Come February 5, 2013, Celsion announced that the exclusive option agreement will be allowed to expire as Zhejiang Hisun Pharmaceutical Company did not plan to pursue the option to license ThermoDox in China and there would be no future payments to Celsion. The technology development contract, however, was not to be canceled and the two companies would continue to work together in the development process of ThermoDox in the Chinese market.
ThermoDox is an approved drug, a proprietary heat-activated liposomal encapsulation of doxorubicin, frequently used in treatment of a wide range of cancers. Besides studying ThermoDox for treatment of hepatocellular carcinoma (also known as primary liver cancer), Celsion is also studying the drug for treatment of other cancers and exploring if any other additional opportunities exist.

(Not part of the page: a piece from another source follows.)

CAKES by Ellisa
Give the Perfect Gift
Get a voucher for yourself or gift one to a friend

Presently, for treatment of primary liver cancer, it is now being evaluated in population sub-group analyses for the HEAT study.
Celsion is also involved in studying ThermoDox for treatment of RCW breast cancer. It is in a Phase II DIGNITY study for evaluating safety and evidence of clinical activity and building upon promising data from a Phase I study.

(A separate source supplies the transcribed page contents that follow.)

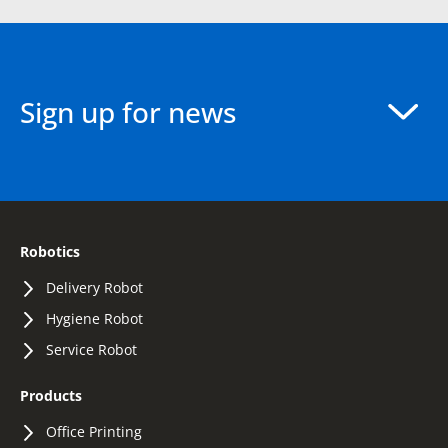
Sign up for news
Robotics
Delivery Robot
Hygiene Robot
Service Robot
Products
Office Printing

In 2011, the company initiated a Phase II study of ThermoDox in combination with RFA for treatment of colorectal liver metastases. It involves studying the effect of the drug on 88 patients with colorectal liver metastases. Patients are to receive RFA alone or RFA plus ThermoDox for treating liver tumors.

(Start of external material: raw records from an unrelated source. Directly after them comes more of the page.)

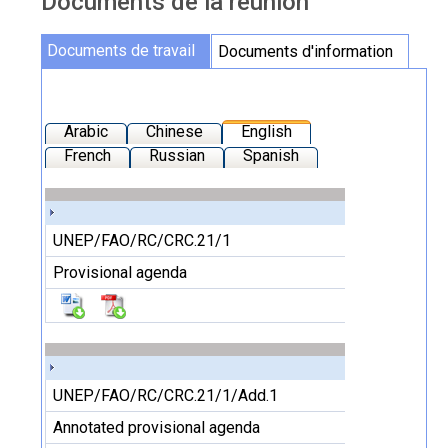
Documents de la réunion
Documents de la réunion
Documents de travail
Documents d'information
Arabic
Chinese
English
French
Russian
Spanish
UNEP/FAO/RC/CRC.21/1
Provisional agenda
UNEP/FAO/RC/CRC.21/1/Add.1
Annotated provisional agenda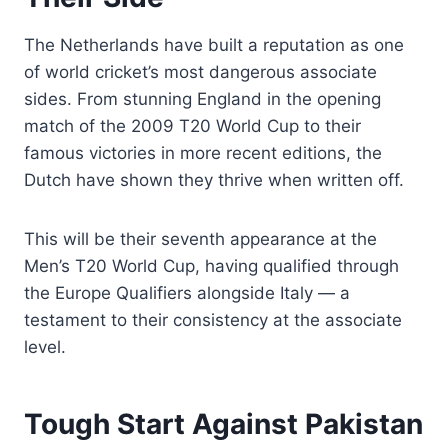
The Netherlands have built a reputation as one
of world cricket’s most dangerous associate
sides. From stunning England in the opening
match of the 2009 T20 World Cup to their
famous victories in more recent editions, the
Dutch have shown they thrive when written off.
This will be their seventh appearance at the
Men’s T20 World Cup, having qualified through
the Europe Qualifiers alongside Italy — a
testament to their consistency at the associate
level.
Tough Start Against Pakistan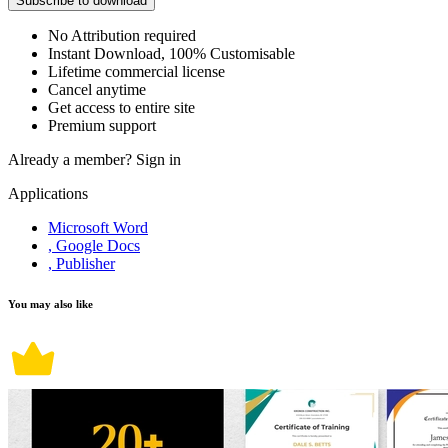
Subscribe to download
No Attribution required
Instant Download, 100% Customisable
Lifetime commercial license
Cancel anytime
Get access to entire site
Premium support
Already a member?
Sign in
Applications
Microsoft Word
, Google Docs
, Publisher
You may also like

The company is also exploring the possibility of ThermDox's use in combination with high frequency ultrasound (HIFU) as a non-invasive treatment for a variety of cancers. For this purpose, Celsion is collaborating with Phillip Healthcare and Focused Ultrasound Foundation for studying the efficacy of ThermoDox with HIFU in bone metastases, pain palliation and treatment of pancreatic cancer respectively. Recently, the company announced that it was beginning clinical study of ThermoDox plus HIFU for treatment of metastatic liver cancer.
Celsion is also considering additional development opportunities for ThermoDox.
More information on development programs for ThermoDox is available here.
Will Celsion Survive
Celsion is a late stage development biopharmaceutical company with a focus on "development of innovative, targeted therapies that address unmet medical needs in oncology."
Regardless of whether it is positive or negative, shares of biopharmaceutical companies are sensitive to news. A classic example is that of approval and the debate that followed on obesity drugs, Belviq and Qsymia of Arena Pharmaceuticals (ARNA) and VIVUS, Inc. (VVUS) respectively. The current performance of the CLSN stock is on expected lines.
Another news item that would concern investors is the investor alert on CLSN. It appears that the Shareholders Foundation announced an investigation of Celsion shares over potential securities laws violation. This relates to whether statements made by Celsion management regarding its business, its prospects and its operations were materially false and misleading at the time they were made.
These - both the results of Phase III HEAT study and securities violation - are likely to affect CLSN's stock performance in the short-to-medium term. However, the stock still holds some promise because ThermoDox is an approved drug and CLSN is involved in development and exploration of its use in other types of cancers.
The company has a negative stock flow and is in dire need of cash. The agreement with the Chinese company was an opportunity that did not fructify. There is a likelihood that the company may try to raise funds by selling more shares, which may not be easy.
Unless Celsion finds finance, it may be very difficult for it to continue its operations. Stock dilution at this point is tantamount to further reduction in shareholder value. It may be a farfetched idea, but let us hope that any of the foundations dedicated to the fight against cancer comes forward to support Celsion in its development programs.